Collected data
== Segment start ==
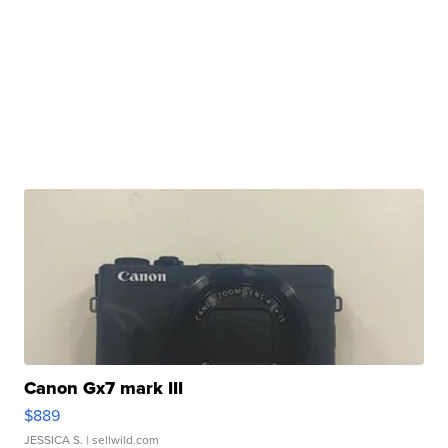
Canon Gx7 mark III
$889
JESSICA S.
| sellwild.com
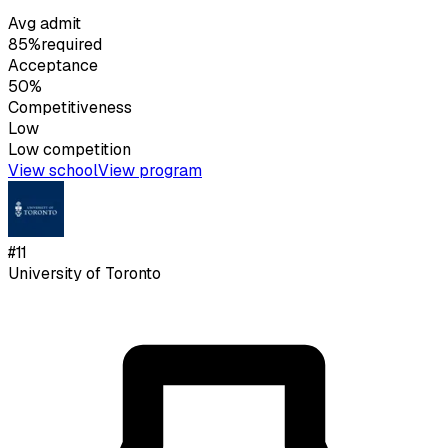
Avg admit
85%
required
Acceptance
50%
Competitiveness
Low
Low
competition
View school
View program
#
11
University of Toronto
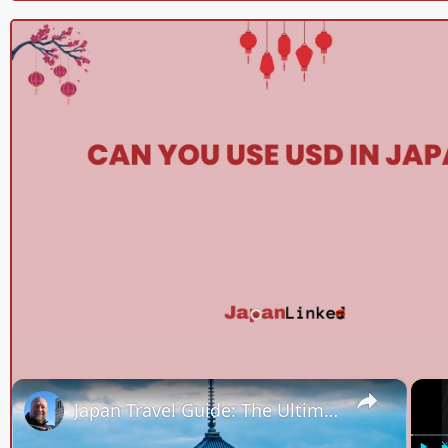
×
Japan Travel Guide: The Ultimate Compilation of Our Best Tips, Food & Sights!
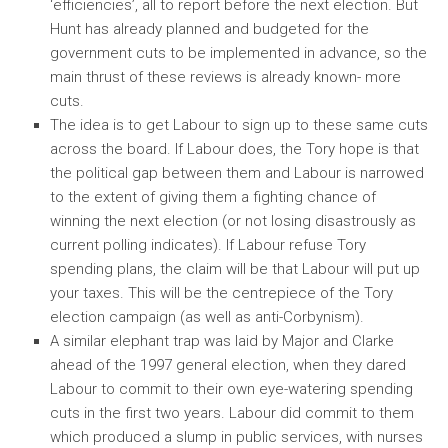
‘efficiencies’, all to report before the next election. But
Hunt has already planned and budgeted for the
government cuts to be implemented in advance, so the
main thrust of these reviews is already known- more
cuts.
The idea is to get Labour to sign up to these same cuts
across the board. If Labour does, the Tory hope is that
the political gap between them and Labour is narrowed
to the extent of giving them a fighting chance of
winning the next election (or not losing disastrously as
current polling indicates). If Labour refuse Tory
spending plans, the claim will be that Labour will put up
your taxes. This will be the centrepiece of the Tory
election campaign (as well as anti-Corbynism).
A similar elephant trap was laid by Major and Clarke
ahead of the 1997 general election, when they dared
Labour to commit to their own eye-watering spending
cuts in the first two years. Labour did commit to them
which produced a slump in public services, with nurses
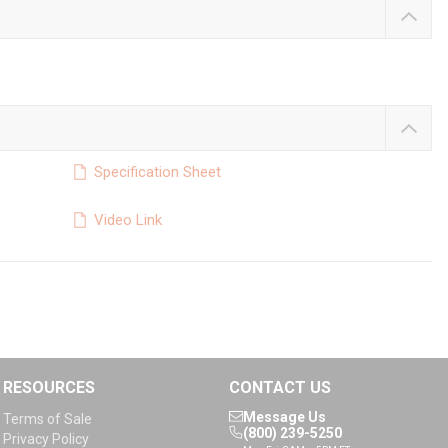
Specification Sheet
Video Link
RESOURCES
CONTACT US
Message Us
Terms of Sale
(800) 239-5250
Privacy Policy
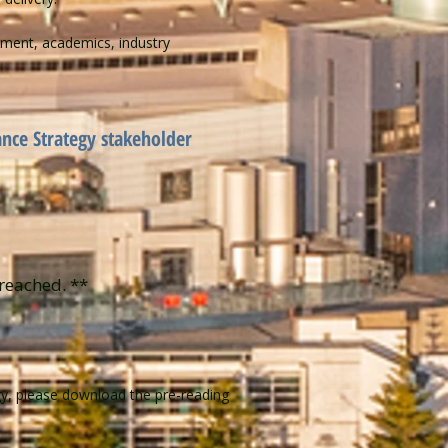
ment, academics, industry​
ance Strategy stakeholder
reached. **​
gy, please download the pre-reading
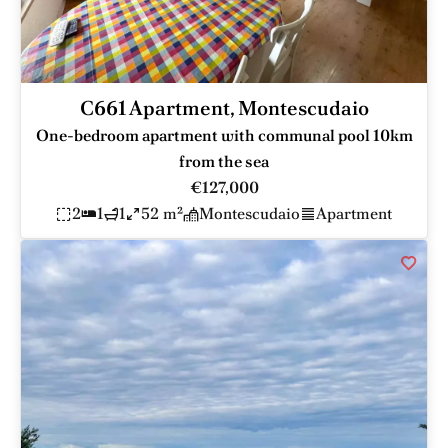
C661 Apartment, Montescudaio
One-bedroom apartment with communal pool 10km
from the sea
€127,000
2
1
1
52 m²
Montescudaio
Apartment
== Segment end ==
The data above are to be repeated word for word, with any pictures left out.

Canon Gx7 mark III
$889
JESSICA S.
| sellwild.com
Avg admit
85%
required
Acceptance
50%
Competitiveness
Low
Low
competition
View school
View program
#
11
University of Toronto
×
Japan Travel Guide: The Ultimate Compilation of Our Best Tips, Food & Sights!
‘efficiencies’, all to report before the next election. But
Hunt has already planned and budgeted for the
government cuts to be implemented in advance, so the
main thrust of these reviews is already known- more
cuts.
The idea is to get Labour to sign up to these same cuts
across the board. If Labour does, the Tory hope is that
the political gap between them and Labour is narrowed
to the extent of giving them a fighting chance of
winning the next election (or not losing disastrously as
current polling indicates). If Labour refuse Tory
spending plans, the claim will be that Labour will put up
your taxes. This will be the centrepiece of the Tory
election campaign (as well as anti-Corbynism).
A similar elephant trap was laid by Major and Clarke
ahead of the 1997 general election, when they dared
Labour to commit to their own eye-watering spending
cuts in the first two years. Labour did commit to them
which produced a slump in public services, with nurses
Specification Sheet
Video Link
RESOURCES
CONTACT US
Message Us
Terms of Sale
(800) 239-5250
Privacy Policy
ment, academics, industry​
ance Strategy stakeholder
reached. **​
gy, please download the pre-reading
C661 Apartment, Montescudaio
One-bedroom apartment with communal pool 10km
from the sea
€127,000
2
1
1
52 m²
Montescudaio
Apartment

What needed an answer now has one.